Усатый курсант подкатывает к девушке. Она красивая: русые волосы рассыпались по плечам, фигура стройная, подтянутая, только на мой вкус плечи чересчур широки, как у гимнастки или пловчихи. На ней серебристое платье с глухим воротом. Но ведет себя девушка странно для свидания. На курсанта ноль эмоций, водит ладонью, затянутой в перчатку, по висящему на стене зеркалу, будто пытается слиться с собственным отражением. Между нами всего пара столов, и вот я отчетливо вижу, как рука гимнастки начинает дрожать. В кафе совсем не холодно, даже наоборот. На физиологический тремор не похоже, а значит, это может быть неврологическая патология. Интересно.
Курсант ничего не замечает, в гормональном порыве придвигается ближе к ней, норовит прижаться, потрогать. В этот момент поэт-символист на сцене дает явно незапланированного петуха, я отвлекаюсь. Ногу он до сих пор держит на весу. А в следующую секунду на пол летят часы. Пластиковые колбы остаются целы. И девушка с тремором кричит:
— Не смей меня трогать, урод! Оставь меня в покое! Понял? Отвали!
Она хватает руку парня и кусает ее. Курсант вскакивает в ужасе, верещит, капли крови из прокушенной руки капают на столешницу.
В зале мгновенно наступает тишина. Все смотрят на русоволосую девушку.
— Урод! — вопит она. — Все лапают! Урод, урод, урод…
— Угомонись, — говорит бармен в футболке с парящим цеппелином, подходя ближе и стараясь ухватить ее за локоть. — Ну-ка.
— Психопатка, — это курсант. — А я еще за твое время платил…
Девушка толкает бармена, бармен хочет удержать девушку. Дергает ее на себя, вытаскивает под лампы, и гимнастка вдруг падает на скамейку, начинает биться в судорогах, на губах выступает пена.
— Эй! — пугается бармен. — Эй, ты чего? Я же не сильно… Ты припадочная, что ли?!

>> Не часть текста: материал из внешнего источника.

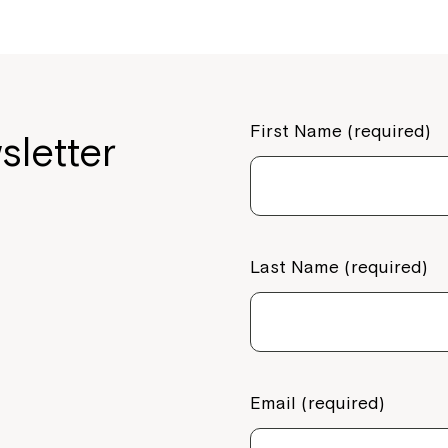
First Name (required)
sletter
Last Name (required)
Email (required)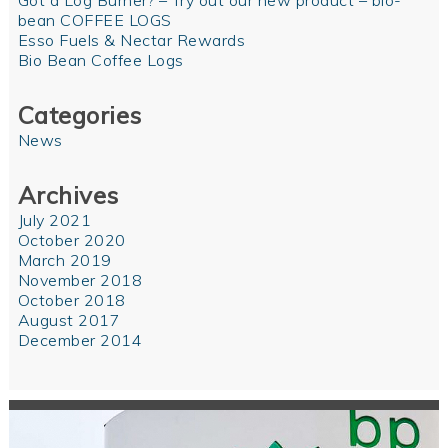
Got a Log Burner? – Try out our new product – bio-
bean COFFEE LOGS
Esso Fuels & Nectar Rewards
Bio Bean Coffee Logs
Categories
News
Archives
July 2021
October 2020
March 2019
November 2018
October 2018
August 2017
December 2014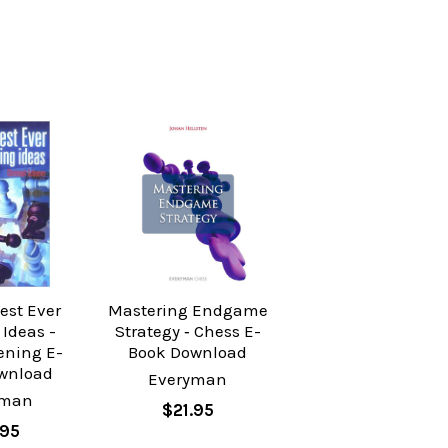
est Ever
Mastering Endgame
Ideas -
Strategy ‐ Chess E-
ening E-
Book Download
wnload
Everyman
yman
$21.95
.95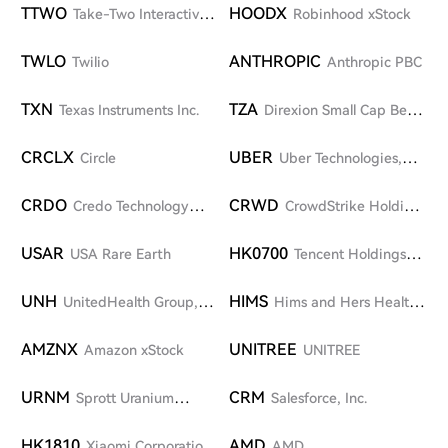
TTWO
HOODX
Take-Two Interactive
Robinhood xStock
Software Inc.
TWLO
ANTHROPIC
Twilio
Anthropic PBC
TXN
TZA
Texas Instruments Inc.
Direxion Small Cap Bear
3X Shares
CRCLX
UBER
Circle
Uber Technologies,
Inc.
CRDO
CRWD
Credo Technology
CrowdStrike Holdings
Group Holding Ltd
Inc.
USAR
HK0700
USA Rare Earth
Tencent Holdings
Limited
UNH
HIMS
UnitedHealth Group,
Hims and Hers Health,
Inc.
Inc.
AMZNX
UNITREE
Amazon xStock
UNITREE
URNM
CRM
Sprott Uranium
Salesforce, Inc.
Miners ETF
HK1810
AMD
Xiaomi Corporation-
AMD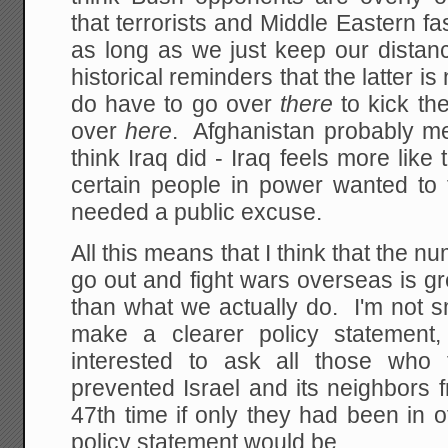
that terrorists and Middle Eastern fa
as long as we just keep our dista
historical reminders that the latter 
do have to go over
there
to kick th
over
here
. Afghanistan probably met 
think Iraq did - Iraq feels more like
certain people in power wanted to 
needed a public excuse.
All this means that I think that the 
go out and fight wars overseas is g
than what we actually do. I'm not s
make a clearer policy statement,
interested to ask all those who
prevented Israel and its neighbors 
47th time if only they had been in o
policy statement would be.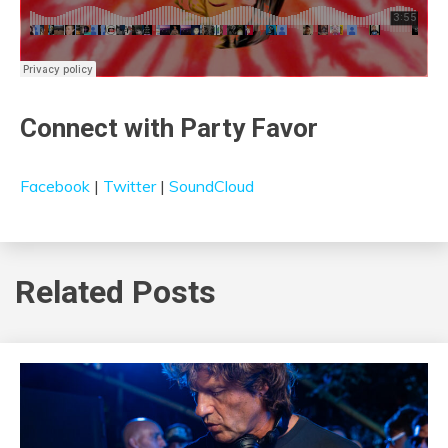
Connect with Party Favor
Facebook
|
Twitter
|
SoundCloud
Related Posts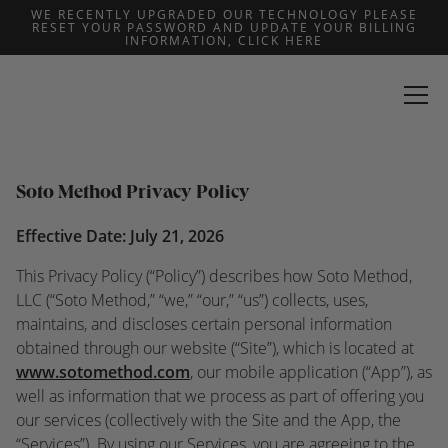
WE RECENTLY UPGRADED OUR TECHNOLOGY PLEASE
RESET YOUR PASSWORD AND UPDATE YOUR BILLING
Privacy Policy
INFORMATION, CLICK HERE
Last updated: July 21, 2026
Soto Method Privacy Policy
Effective Date: July 21, 2026
This Privacy Policy (“Policy”) describes how Soto Method,
LLC (“Soto Method,” “we,” “our,” “us”) collects, uses,
maintains, and discloses certain personal information
obtained through our website (“Site”), which is located at
www.sotomethod.com
, our mobile application (“App”), as
well as information that we process as part of offering you
our services (collectively with the Site and the App, the
“Services”). By using our Services, you are agreeing to the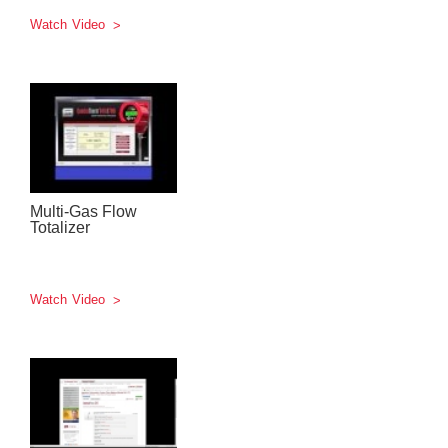
Watch Video
Multi-Gas Flow
Totalizer
Watch Video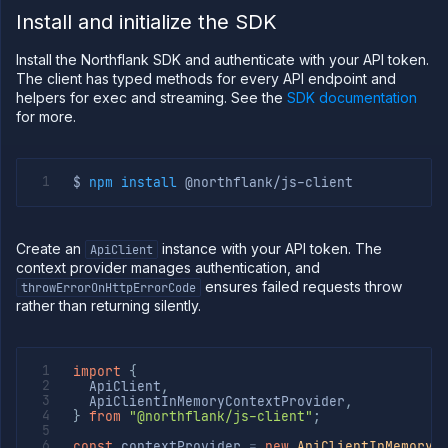
cloud
Install and initialize the SDK
Deploy
sandboxes
Install the Northflank SDK and authenticate with your API token.
in your
cloud
The client has typed methods for every API endpoint and
helpers for exec and streaming. See the
SDK documentation
Observe
for more.
Scale
Databases
&
$ 
npm
install
persistence
Network
Create an
instance with your API token. The
ApiClient
Domains
context provider manages authentication, and
Secure
ensures failed requests throw
throwErrorOnHttpErrorCode
rather than returning silently.
Collaborate
Billing
API
import
{
&
  ApiClient
,
CLI
  ApiClientInMemoryContextProvider
,
}
from
"@northflank/js-client"
;
Use
the
const
 contextProvider 
=
new
ApiClientInMemoryC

— Лекарь есть? — тихо спрашивает кто-то, а потом громче: — Лекаря! Лекаря позовите!
Я продолжаю смотреть. Я ничего не говорю.
Я еще даже не лицензированный спец.
Люди придвигаются ближе. Бармен укладывает девушку на пол, подкладывает ей под голову свернутую куртку, вытирает платком рот. Вперед протискивается невесть откуда взявшийся худой, как полвесла, Дуремар, и начинает давать указания:
— Расступитесь! Надо обеспечить ей доступ воздуха! Я курсы проходил, это припадок…
Он рвет ей ворот платья, и все ахают, чуть отступив.
— Водяница, — говорит один из райветов. — Заблудилась, наверное…
Грибной эльф хмыкает. Фальшивая блондинка брезгливо морщится.
Под ушами девушки обнаруживаются жабры. Дуремар торопится стянуть с ее рук перчатки — надо убедиться, что между пальцами спрятались перепонки.
Все-таки пловчиха, думаю я. Растолкав сгрудившихся райветов, подхожу ближе, смотрю пульс и зрачки.
— Ты чего делаешь, мальчик? — вмешивается Дуремар. — Отойди.
— Сам отойди, — говорю я. — Свет загораживаешь.
Зрачки расширены. Пульс прокатывается слабой волной. Дыхание водяницы поверхностное, частое, кожа липкая, тело сотрясает дрожь. Локти плотно прижаты, спина выгибается, зубы стиснуты.
— Ее в воду нужно! Несите воду! Гибрида в ванну нужно! — кричат.